Lastly, western media or more specifically American media has portrayed Iran in a very negative light for over 40 years. Some of that was earned and some of it due to external influence. (More on that later). but if you do a little bit of independent research, you’ll see that Europeans, Australians, Chinese, Russian and more folks have been touring Iran for decades. It’s like we didn’t get the memo that it was worthy to travel to… while the rest of the world is enjoying all it has to offer.
Wasn’t it scary?
Not one bit. As i mentioned above, people from other countries have been going there for years. It’s a popular destination for seemingly everyone but Americans. No police, no military on the streets, apparently little to no crime (Even in Tehran, their biggest city)… so what gives? Why are Americans so afraid of this place? I think it can be summed up in two words: Islam and Terrorism. Foreigners are treated very kindly in Iran and even more-so when they hear you are from America. I already knew this from watching Rick Steve’s Iran episode on PBS.
But wait, haven’t people been detained in Iran and sometimes even imprisoned? Yes – there have been cases of this. If your family history originally descends from Iranian heritage, even if you are an American citizen – sometimes the Iranian government likes to harass and/or detain folks of this background. There have been isolated cases of tourists without Iranian descent also being detained, but usually for reasons like taking photographs of embassies or military installations etc.
If you are not of Iranian descent and don’t take pictures or write journalism of sensitive subjects, you are likely pretty safe in Iran.
I’ve written a long and detailed page about my views and why i care about Iran which you can view by clicking this link.
The short version is that yes, Iran’s government is a bit… stubborn, blowhards, prideful and support terrorism in some forms. And ultimately, the regime needs an enemy to justify their existence in order to claim to be protecting the people from foreign adversaries. I don’t want to get too political on this page as to detract from the photographs i took there, so that’s why i created this second page to discuss these subjects without cluttering my main message through photography.
For all of Iran’s faults and let’s be honest, it has quite a few… it’s still an extremely worthwhile place to visit and my hope is to prove it by allowing my images to speak for themselves.
So with no further adieu;
We flew from Boston to Doha using Qatar Airways. Great airline but Doha is a new airport and it fails to hit its mark unlike the Emirates do in Dubai.

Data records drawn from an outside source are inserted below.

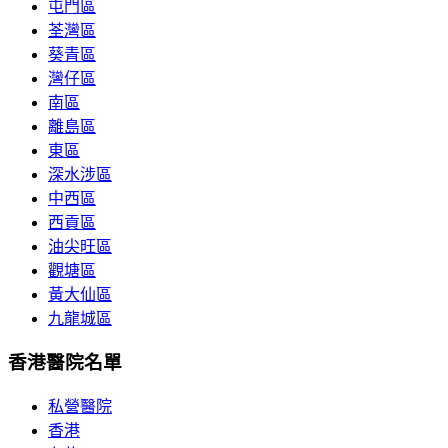
屯門區
荃灣區
葵青區
灣仔區
南區
離島區
東區
深水涉區
中西區
西貢區
油尖旺區
觀塘區
黃大仙區
九龍城區
香港醫院名單
私營醫院
香港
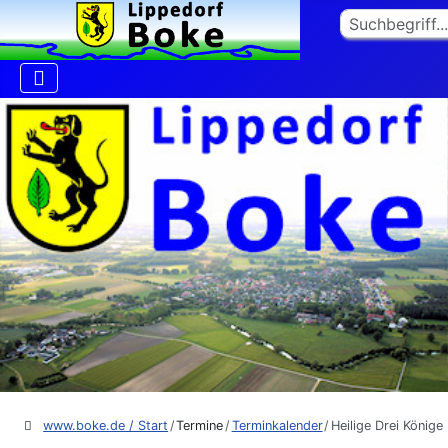
Suchen
www.boke.de / Start
Termine
Terminkalender
Heilige Drei Könige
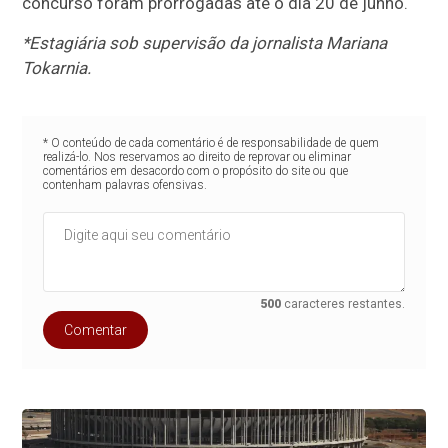
concurso foram prorrogadas até o dia 20 de junho.
*Estagiária sob supervisão da jornalista Mariana
Tokarnia.
* O conteúdo de cada comentário é de responsabilidade de quem
realizá-lo. Nos reservamos ao direito de reprovar ou eliminar
comentários em desacordo com o propósito do site ou que
contenham palavras ofensivas.
500
caracteres restantes.
Comentar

Doha, Qatar. No gates, you have to take a bus once off the plane to the terminal. I’m not bitter… it’s a freakin’ new airport!

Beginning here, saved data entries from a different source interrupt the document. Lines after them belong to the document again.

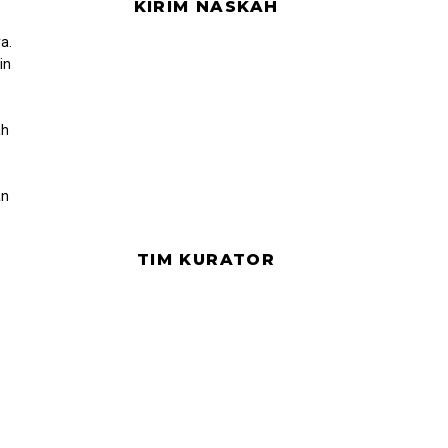
KIRIM NASKAH
a.
in
ah
an
TIM KURATOR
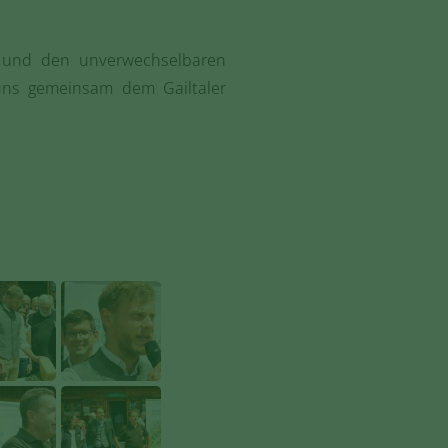
ft und den unverwechselbaren
uns gemeinsam dem Gailtaler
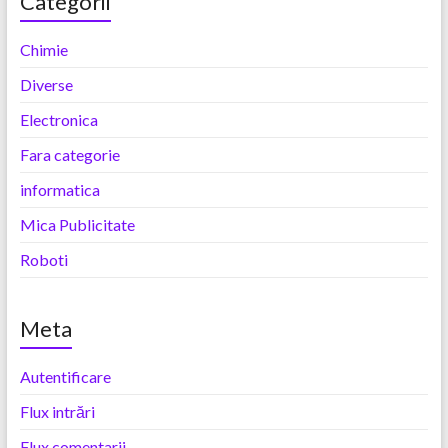
Categorii
Chimie
Diverse
Electronica
Fara categorie
informatica
Mica Publicitate
Roboti
Meta
Autentificare
Flux intrări
Flux comentarii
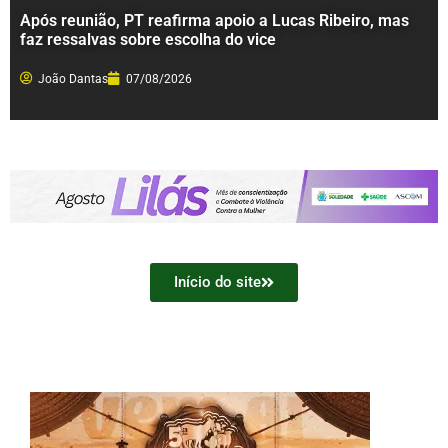
Após reunião, PT reafirma apoio a Lucas Ribeiro, mas
faz ressalvas sobre escolha do vice
João Dantas
07/08/2026
Início do site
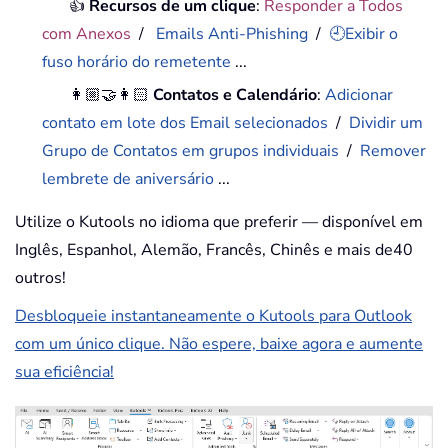
👍
Recursos de um clique
:
Responder a Todos
com Anexos
/
Emails Anti-Phishing
/
🕘Exibir o
fuso horário do remetente
...
👩🏼‍🤝‍👩🏻
Contatos e Calendário
:
Adicionar
contato em lote dos Email selecionados
/
Dividir um
Grupo de Contatos em grupos individuais
/
Remover
lembrete de aniversário
...
Utilize o Kutools no idioma que preferir — disponível em
Inglês, Espanhol, Alemão, Francês, Chinês e mais de40
outros!
Desbloqueie instantaneamente o Kutools para Outlook
com um único clique. Não espere, baixe agora e aumente
sua eficiência!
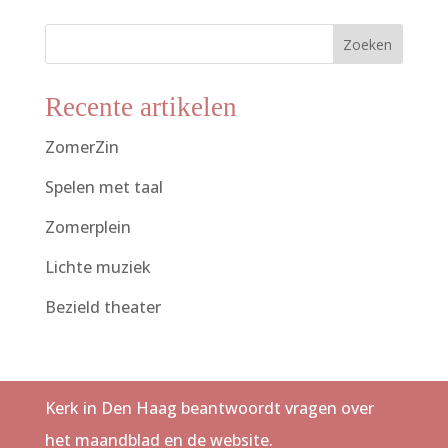
Zoeken
Recente artikelen
ZomerZin
Spelen met taal
Zomerplein
Lichte muziek
Bezield theater
Kerk in Den Haag beantwoordt vragen over
het maandblad en de website.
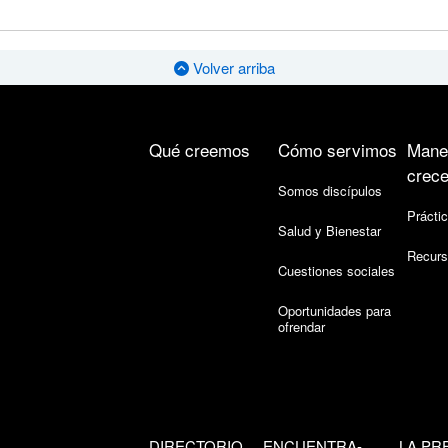
Volver arriba
Qué creemos
Cómo servimos
Mane
crece
Somos discípulos
Práctic
Salud y Bienestar
Recurs
Cuestiones sociales
Oportunidades para
ofrendar
DIRECTORIO
ENCUENTRA-
LA PR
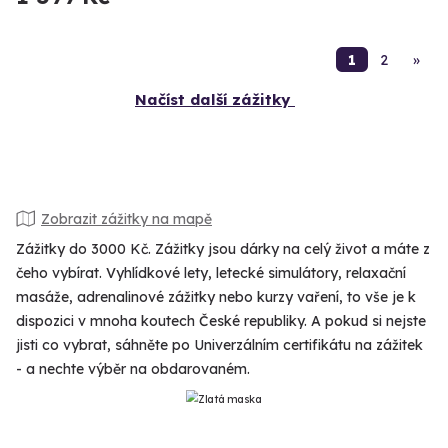
1
2
»
Načíst další zážitky
Zobrazit zážitky na mapě
Zážitky do 3000 Kč. Zážitky jsou dárky na celý život a máte z
čeho vybírat. Vyhlídkové lety, letecké simulátory, relaxační
masáže, adrenalinové zážitky nebo kurzy vaření, to vše je k
dispozici v mnoha koutech České republiky. A pokud si nejste
jisti co vybrat, sáhněte po Univerzálním certifikátu na zážitek
- a nechte výběr na obdarovaném.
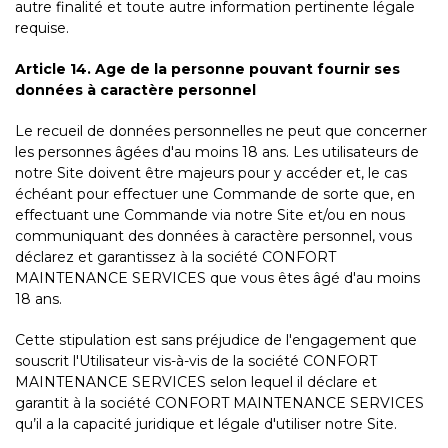
autre finalité et toute autre information pertinente légale
requise.
Article 14. Age de la personne pouvant fournir ses
données à caractère personnel
Le recueil de données personnelles ne peut que concerner
les personnes âgées d'au moins 18 ans. Les utilisateurs de
notre Site doivent être majeurs pour y accéder et, le cas
échéant pour effectuer une Commande de sorte que, en
effectuant une Commande via notre Site et/ou en nous
communiquant des données à caractère personnel, vous
déclarez et garantissez à la société CONFORT
MAINTENANCE SERVICES que vous êtes âgé d'au moins
18 ans.
Cette stipulation est sans préjudice de l'engagement que
souscrit l'Utilisateur vis-à-vis de la société CONFORT
MAINTENANCE SERVICES selon lequel il déclare et
garantit à la société CONFORT MAINTENANCE SERVICES
qu’il a la capacité juridique et légale d'utiliser notre Site.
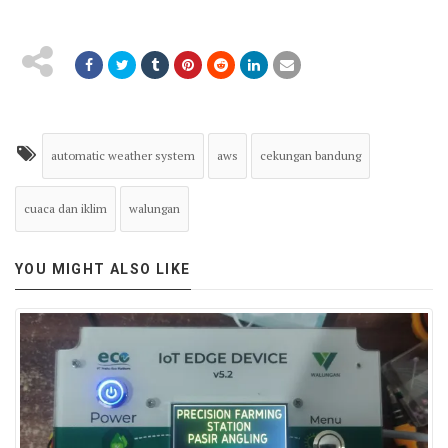
automatic weather system
aws
cekungan bandung
cuaca dan iklim
walungan
YOU MIGHT ALSO LIKE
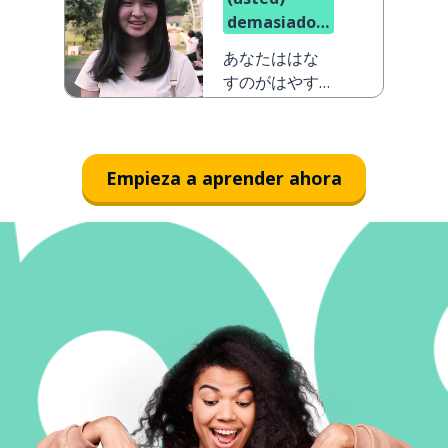
demasiado
rápido
あなたははな
すのがはやす
ぎです
Empieza a aprender ahora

The beautiful mountain ranges approaching Tehran.
Tehran is Iran’s largest city. Similar in many ways to NYC or London. However is it cradled by a snow-capped mountain range and has a great metro which can quickly scurry you out of the city and up towards the mountains to escape the noise and air pollution of the downtown area. Easy to navigate and get around, i personally think it’s best to travel by foot mostly to get a good feel for this city.
Tehran’s Golestan Palace built around the 1700’s. One of the many Unesco World Heritage sites we visited. This was an enclosed citadel right in the heart of Tehran.
One of the many ornate entrances we would see throughout the country…
The extensive use of mirrors was evident here and we would find prevalent elsewhere in the country as well.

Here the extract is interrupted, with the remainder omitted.